ALMA (rindo): Não estás enganado. Quando se tem uma visão do mundo, os detalhes técnicos, podem às vezes não importar. Se tu me perguntares sobre petróleo, vou logo dizendo que emporcalhou o mundo, e não adiantará tu me falares nos grandes interesses das grandes companhias e a relação desses interesses com a economia mundial. Trata-se a meu ver, de um combustível obsoleto e poluidor, que poderia há muito tempo ter sido substituído pelo hidrogênio, retirado da água do mar, fonte inesgotável, ou ainda pela energia elétrica através de baterias giroscópicas. Bastava para isso, vontade política, ou mesmo uma superação da chamada estupidez humana.
CL: Alma, você agora me surpreendeu. Então você tem opiniões técnicas e políticas, ou pelo menos ecológicas. Vejo que por aí há um veio a ser explorado.
ALMA: Não, prefiro que não, se tu não te importares. Sinto-me quase infantil quando falo dessas coisas. Sou apenas teórica e um tanto idealista nesse campo, e não gosto me sentir assim, já que não atuo de maneira prática nessa área. Sou apenas uma artista: pintora e poetisa.
CL: Sim, Alma, você é uma das últimas a aceitar esse epíteto: “poetisa”, que soa como uma coisa antiga, da época das “diseuses” e de Florbela Spanca, ou mais tardar de Cecília Meirelles, com quem, aliás, a sua poesia tem um visível parentesco. Você as aprecia?
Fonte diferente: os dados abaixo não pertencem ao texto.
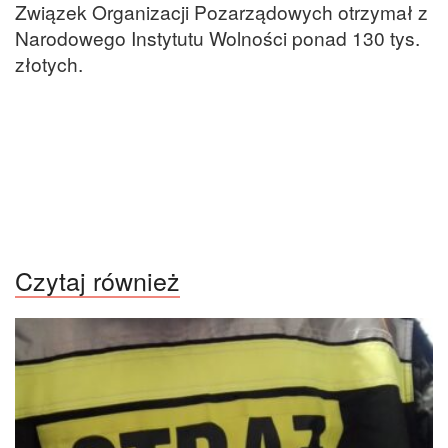
Związek Organizacji Pozarządowych otrzymał z
Narodowego Instytutu Wolności ponad 130 tys.
złotych.
Czytaj również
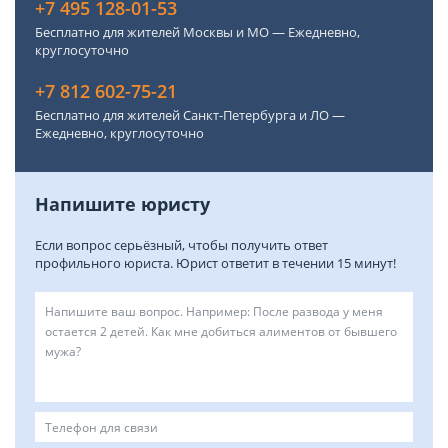
+7 495 128-01-53
Бесплатно для жителей Москвы и МО — Ежедневно,
круглосуточно
+7 812 602-75-21
Бесплатно для жителей Санкт-Петербурга и ЛО —
Ежедневно, круглосуточно
Напишите юристу
Если вопрос серьёзный, чтобы получить ответ
профильного юриста. Юрист ответит в течении 15 минут!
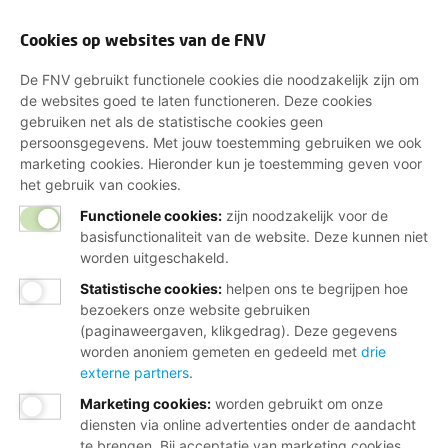
Cookies op websites van de FNV
De FNV gebruikt functionele cookies die noodzakelijk zijn om
de websites goed te laten functioneren. Deze cookies
gebruiken net als de statistische cookies geen
persoonsgegevens. Met jouw toestemming gebruiken we ook
marketing cookies. Hieronder kun je toestemming geven voor
het gebruik van cookies.
Functionele cookies:
zijn noodzakelijk voor de
basisfunctionaliteit van de website. Deze kunnen niet
worden uitgeschakeld.
Statistische cookies
:
helpen ons te begrijpen hoe
bezoekers onze website gebruiken
(paginaweergaven, klikgedrag). Deze gegevens
worden anoniem gemeten en gedeeld met
drie
externe partners
.
Marketing cookies
:
worden gebruikt om onze
diensten via online advertenties onder de aandacht
te brengen. Bij acceptatie van marketing cookies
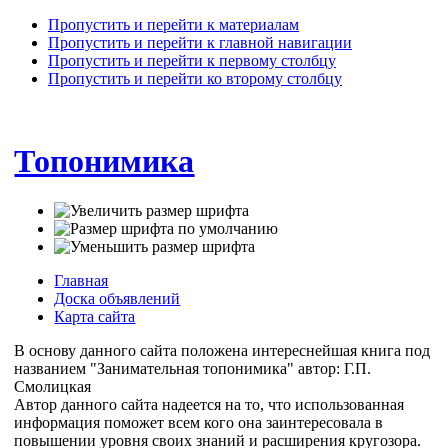
Пропустить и перейти к материалам
Пропустить и перейти к главной навигации
Пропустить и перейти к первому столбцу
Пропустить и перейти ко второму столбцу
Топонимика
Главная
Доска объявлений
Карта сайта
В основу данного сайта положена интереснейшая книга под
названием "Занимательная топонимика" автор: Г.П.
Смолицкая
Автор данного сайта надеется на то, что использованная
информация поможет всем кого она заинтересовала в
повышении уровня своих знаний и расширения кругозора.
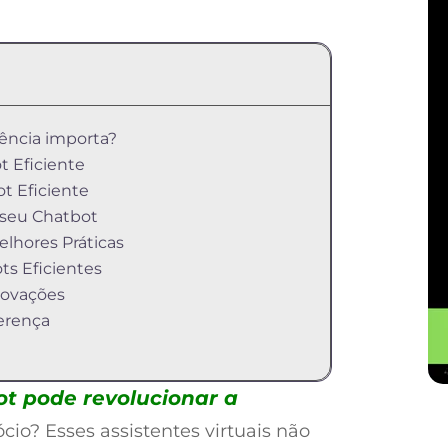
iência importa?
t Eficiente
ot Eficiente
 seu Chatbot
lhores Práticas
ts Eficientes
novações
erença
t pode revolucionar a
io? Esses assistentes virtuais não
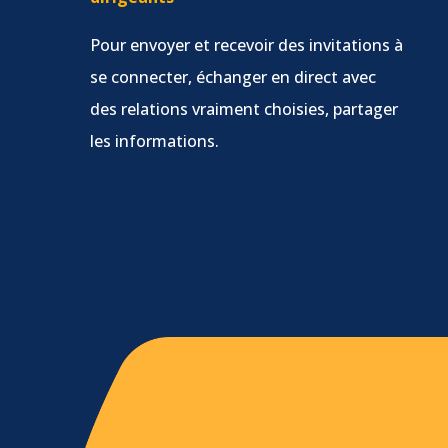
Pour envoyer et recevoir des invitations à
se connecter, échanger en direct avec
des relations vraiment choisies, partager
les informations.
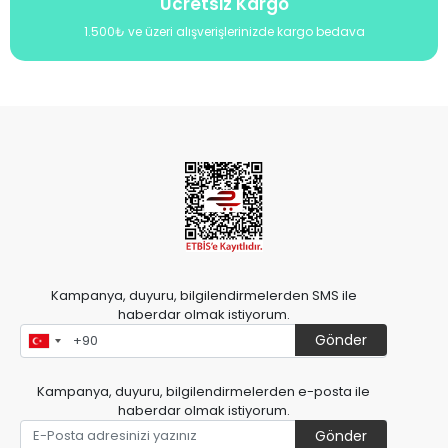
Ücretsiz Kargo
1.500₺ ve üzeri alışverişlerinizde kargo bedava
Kampanya, duyuru, bilgilendirmelerden SMS ile
haberdar olmak istiyorum.
Gönder
Kampanya, duyuru, bilgilendirmelerden e-posta ile
haberdar olmak istiyorum.
Gönder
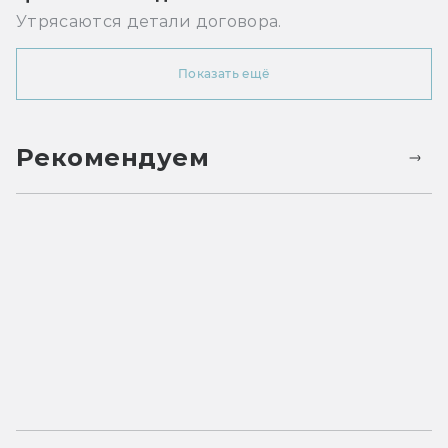
Утрясаются детали договора.
Показать ещё
Рекомендуем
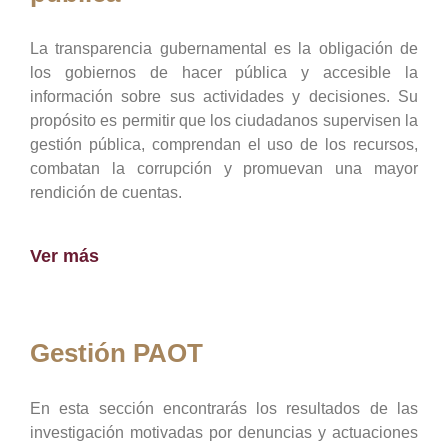
La transparencia gubernamental es la obligación de
los gobiernos de hacer pública y accesible la
información sobre sus actividades y decisiones. Su
propósito es permitir que los ciudadanos supervisen la
gestión pública, comprendan el uso de los recursos,
combatan la corrupción y promuevan una mayor
rendición de cuentas.
Ver más
Gestión PAOT
En esta sección encontrarás los resultados de las
investigación motivadas por denuncias y actuaciones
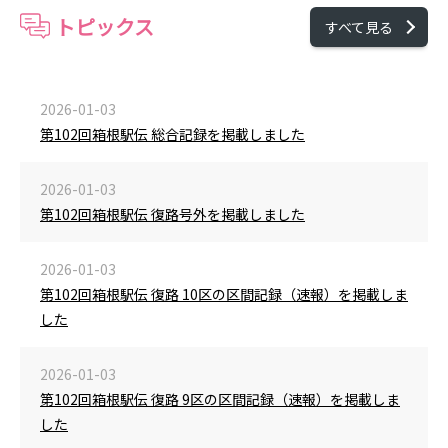
トピックス
すべて見る
2026-01-03
第102回箱根駅伝 総合記録を掲載しました
2026-01-03
第102回箱根駅伝 復路号外を掲載しました
2026-01-03
第102回箱根駅伝 復路 10区の区間記録（速報）を掲載しま
した
2026-01-03
第102回箱根駅伝 復路 9区の区間記録（速報）を掲載しま
した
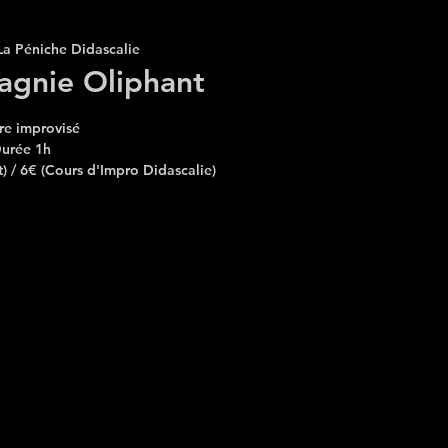
La Péniche Didascalie
agnie Oliphant
re improvisé
urée 1h
t) / 6€ (Cours d'Impro Didascalie)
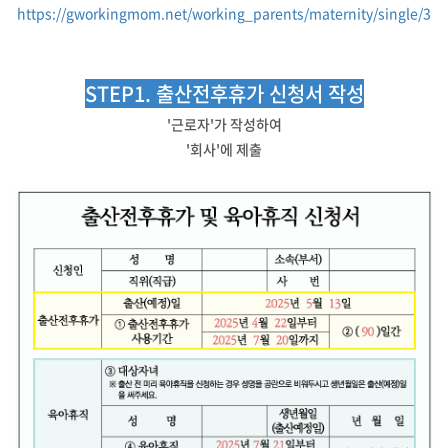
https://gworkingmom.net/working_parents/maternity/single/3
STEP1. 출산전후휴가 신청서 작성
'근로자'가 작성하여
'회사'에 제출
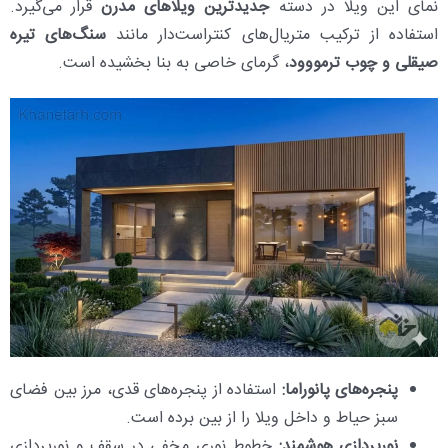
نمای این ویلا در دسته
جدیدترین ویلاهای مدرن
قرار می‌گیرد.
استفاده از ترکیب متریال‌های کنتراست‌دار مانند
سنگ‌های تیره
صیقلی و چوب ترمووود
، گرمای خاصی به بنا بخشیده است.
پنجره‌های پانوراما:
استفاده از پنجره‌های قدی، مرز بین فضای
سبز حیاط و داخل ویلا را از بین برده است.
نورپردازی هوشمند:
خطوط نوری مخفی در سقف و نورپردازی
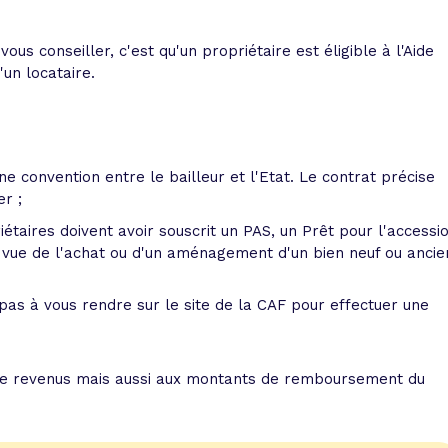
 vente et le remboursement
Toutes les simulations d
Toutes les simulations d
Tou
immobilier
outils prêt immobilier
ous conseiller, c'est qu'un propriétaire est éligible à l'Aide
un locataire.
 taux !
roupement de crédits
r taux !
'une convention entre le bailleur et l'Etat. Le contrat précise
er ;
taires doivent avoir souscrit un PAS, un Prêt pour l'accessi
 vue de l'achat ou d'un aménagement d'un bien neuf ou ancie
ez pas à vous rendre sur le site de la CAF pour effectuer une
s de revenus mais aussi aux montants de remboursement du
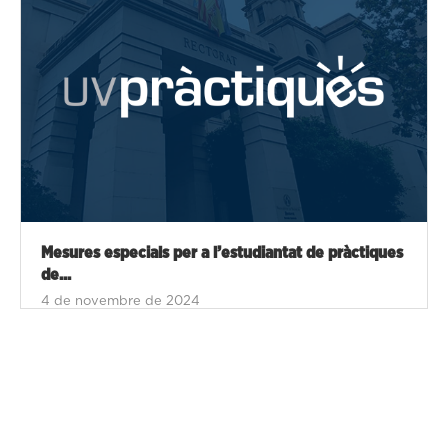
Mesures especials per a l’estudiantat de pràctiques
de...
4 de novembre de 2024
ALMA: Sim, muito. Florbela Spanca especialmente, pela intensidade de sua paixão. Mas ela tem um tom mórbido e ressentido contra a vida, com o qual não me identifico. Ela me soa como uma mulher apaixonada e delirante, mas infeliz. Enquanto que eu sou apaixonada e feliz, apesar de algumas quedas, acidentes de percurso. Mas até hoje sempre subi, sempre saí do buraco, para alcançar novamente a alegria, sem a qual não poderia viver.
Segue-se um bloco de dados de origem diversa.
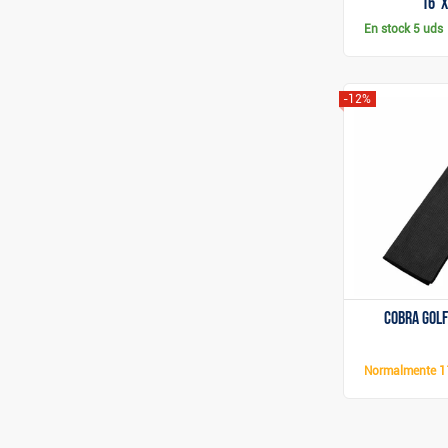
16"x
En stock
5 uds
-12%
Cobra Golf
Normalmente
1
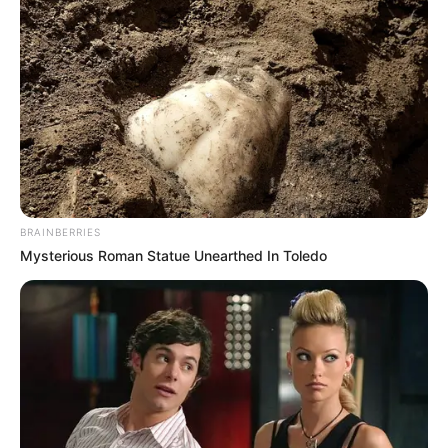
Base Turf solide et logique du
Tiercé Quinté du jour
La base turf logique et incontournable du Tiercé
Quarté Quinté du jour, soit des chevaux parmi les
plus cités de la presse du Turf d’où on l’espère une
véritable base fiable et logique.
5 FISTON DE BECON
BRAINBERRIES
Mysterious Roman Statue Unearthed In Toledo
6 ATHENA DU LUY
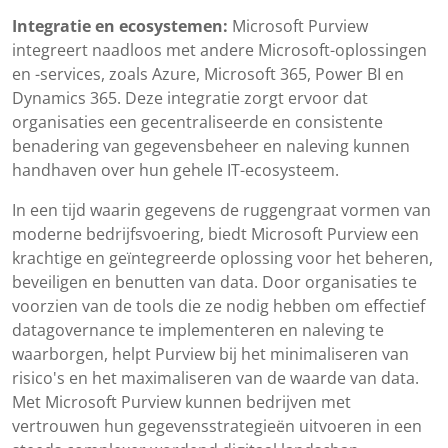
Integratie en ecosystemen:
Microsoft Purview
integreert naadloos met andere Microsoft-oplossingen
en -services, zoals Azure, Microsoft 365, Power BI en
Dynamics 365. Deze integratie zorgt ervoor dat
organisaties een gecentraliseerde en consistente
benadering van gegevensbeheer en naleving kunnen
handhaven over hun gehele IT-ecosysteem.
In een tijd waarin gegevens de ruggengraat vormen van
moderne bedrijfsvoering, biedt Microsoft Purview een
krachtige en geïntegreerde oplossing voor het beheren,
beveiligen en benutten van data. Door organisaties te
voorzien van de tools die ze nodig hebben om effectief
datagovernance te implementeren en naleving te
waarborgen, helpt Purview bij het minimaliseren van
risico's en het maximaliseren van de waarde van data.
Met Microsoft Purview kunnen bedrijven met
vertrouwen hun gegevensstrategieën uitvoeren in een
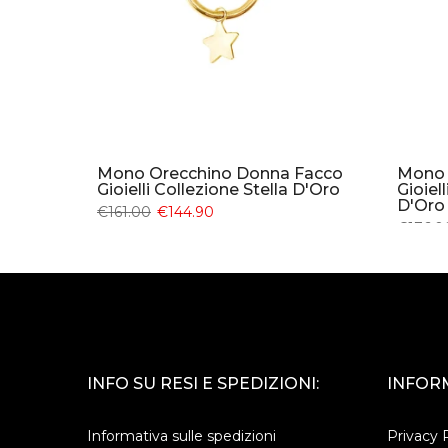
Facco
Mono Orecchino Donna Facco
Mono 
a
Gioielli Collezione Stella D'Oro
Gioiel
D'Oro
€161.00
€144.90
€176.0
INFO SU RESI E SPEDIZIONI:
INFORM
Informativa sulle spedizioni
Privacy 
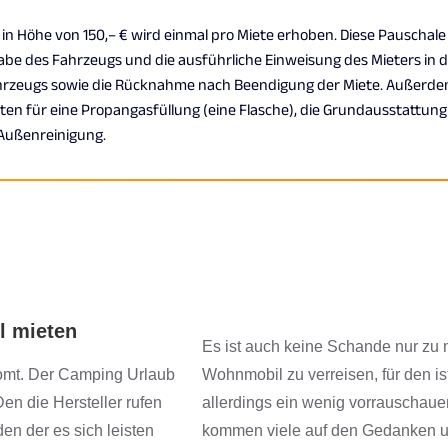
l mieten
Es ist auch keine Schande nur zu m
oomt. Der Camping Urlaub
Wohnmobil zu verreisen, für den ist
Den die Hersteller rufen
allerdings ein wenig vorrauschauen
den der es sich leisten
kommen viele auf den Gedanken un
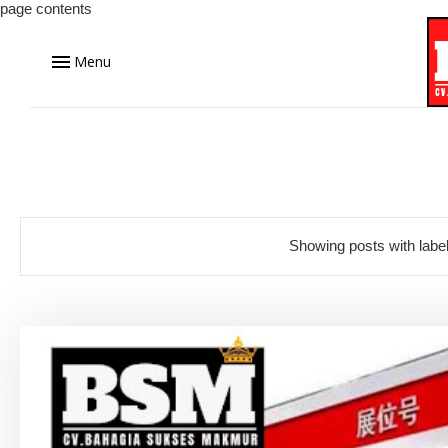
page contents
Menu
Showing posts with labe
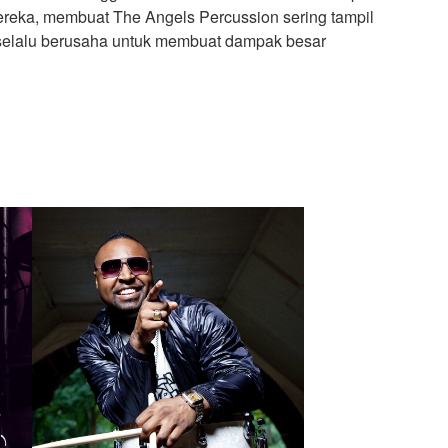
ereka, membuat The Angels Percussion sering tampil
n selalu berusaha untuk membuat dampak besar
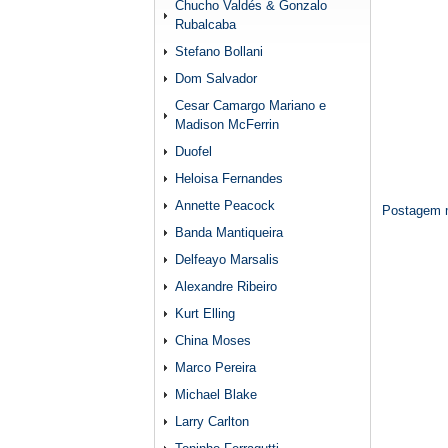
Chucho Valdés & Gonzalo
Rubalcaba
Stefano Bollani
Dom Salvador
Cesar Camargo Mariano e
Madison McFerrin
Duofel
Heloisa Fernandes
Annette Peacock
Postagem m
Banda Mantiqueira
Delfeayo Marsalis
Alexandre Ribeiro
Kurt Elling
China Moses
Marco Pereira
Michael Blake
Larry Carlton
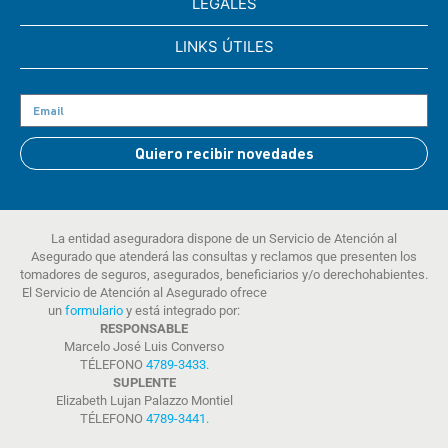
LEGALES
LINKS ÚTILES
Quiero recibir novedades
La entidad aseguradora dispone de un Servicio de Atención al
Asegurado que atenderá las consultas y reclamos que presenten los
tomadores de seguros, asegurados, beneficiarios y/o derechohabientes.
El Servicio de Atención al Asegurado ofrece
un
formulario
y está integrado por:
RESPONSABLE
Marcelo José Luis Converso
TÉLEFONO
4789-3433
.
SUPLENTE
Elizabeth Lujan Palazzo Montiel
TÉLEFONO
4789-3441
.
CL: Sabe, Alma, esse é o aspecto que mais me impressionou no seus contos e nos seus poemas. Essa aposta na alegria. Confesso que antes de conhecer a sua obra, eu não acreditava que a alegria desse muito assunto. Acreditava naquele axioma: “os povos felizes não têm história”. Mas você me fez ver uma certa profundidade e riqueza na alegria e na felicidade, e entender aquele verso de Nietzsche que você cita; “ a alegria é mais profunda que a dor”. Devo agradecer a você por isso. Mas ainda tenho a curiosidade de saber , como uma moça tão sensível como você, a julgar pelos seus textos, e mesmo pela sua pintura, pode ser feliz num mundo como o nosso. Percebe-se nos seus contos que você derrama lágrimas a torto e à direito, que você é muito chorona. Estou certo?
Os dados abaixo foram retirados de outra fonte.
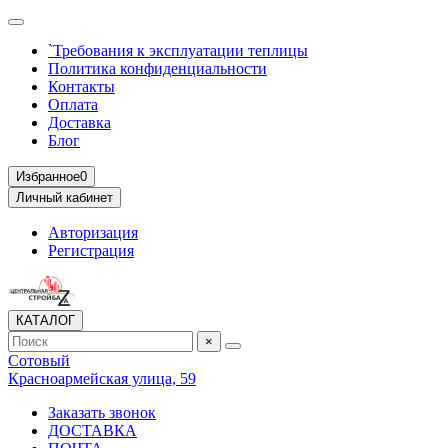
`Требования к эксплуатации теплицы
Политика конфиденциальности
Контакты
Оплата
Доставка
Блог
Избранное
0
Личный кабинет
Авторизация
Регистрация
КАТАЛОГ
×
Сотовый
Красноармейская улица, 59
Заказать звонок
ДОСТАВКА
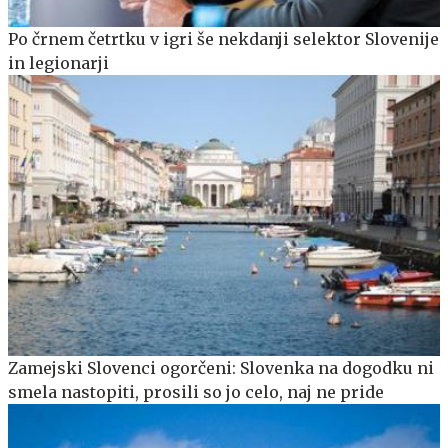
Po črnem četrtku v igri še nekdanji selektor Slovenije
in legionarji
Zamejski Slovenci ogorčeni: Slovenka na dogodku ni
smela nastopiti, prosili so jo celo, naj ne pride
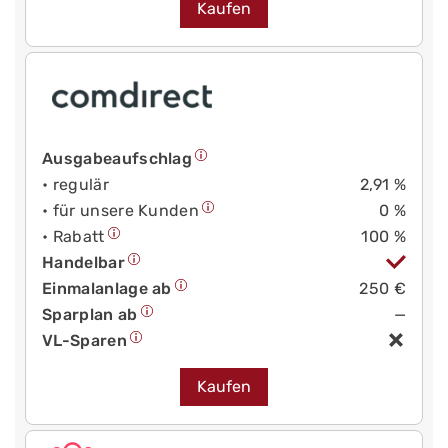
Kaufen
Ausgabeaufschlag
• regulär
2,91 %
• für unsere Kunden
0 %
• Rabatt
100 %
Handelbar
Einmalanlage ab
250 €
Sparplan ab
—
VL-Sparen
Kaufen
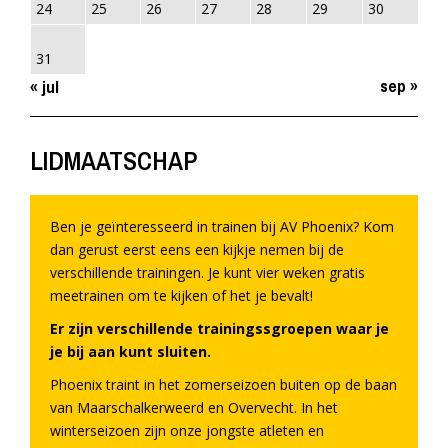
24
25
26
27
28
29
30
31
sep »
« jul
LIDMAATSCHAP
Ben je geïnteresseerd in trainen bij AV Phoenix? Kom
dan gerust eerst eens een kijkje nemen bij de
verschillende trainingen. Je kunt vier weken gratis
meetrainen om te kijken of het je bevalt!
Er zijn verschillende trainingssgroepen waar je
je bij aan kunt sluiten.
Phoenix traint in het zomerseizoen buiten op de baan
van Maarschalkerweerd en Overvecht. In het
winterseizoen zijn onze jongste atleten en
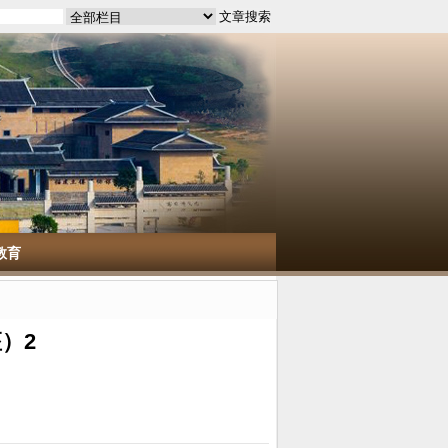
教育
）2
ALMA(sorrindo): Sim, é verdade. Derramo lágrimas com facilidade, mas se você reparar bem, quase sempre por comoção com a beleza, com o amor , com a arte. Lágrimas de felicidade, na maioria das vezes. Um sentimento do mundo que inclui, em mim, uma aposta na beleza e na grandeza do Homem. Não sou uma pessimista, e me comovo positivamente com o ser humano. E convivo intensamente com os deuses.
CL: Sim, Alma, é espantoso, nos seus textos como você parece conviver com eles, dentro de você, embora de maneira psicanalítica, como é possível na nossa época. Mas percebe-se que você se relaciona de maneira perturbadora, para você mesma, com suas supostas encarnações passadas, às quais você parece temer ou reagir, o que aumenta o mistério e o suspense de alguns contos como aquela maravilhosa “ Trilogia de Adèle”. Será isso uma técnica literária para fisgar o leitor? eu me pergunto.
ALMA: Se isso é uma pergunta, só posso lhe dizer, que sou absolutamente sincera, na minha arte. E sobretudo expontânea. Meu texto é fluente, nada premeditado, e penso que por isso posso incorrer freqüentemente numa certa ingenuidade. Não descarto essa possibilidade, disso que o meu prefaciador , o Guilherme chamou de “candura”. Mas, que eu saiba, ela é uma virtude, como ele muito bem colocou. Não devo me envergonhar dela, mesmo sendo uma escritora, não é mesmo?
CL: Bem, queria agora mudar o rumo da nossa conversa para abordar um aspecto que me intriga em sua literatura: o caráter sensual e mesmo erótico, freqüentemente explícito de alguns contos e poemas seus. Quero comentá-los porque eles me agradam. Vejo em você, sob este aspecto, uma alma pagã, bastante livre no domínio sexual, embora assombrada por outros espectros, como a sombra do mal, difusa, e a presença de encarnações passadas, nem sempre bem recebidas, e sim temidas.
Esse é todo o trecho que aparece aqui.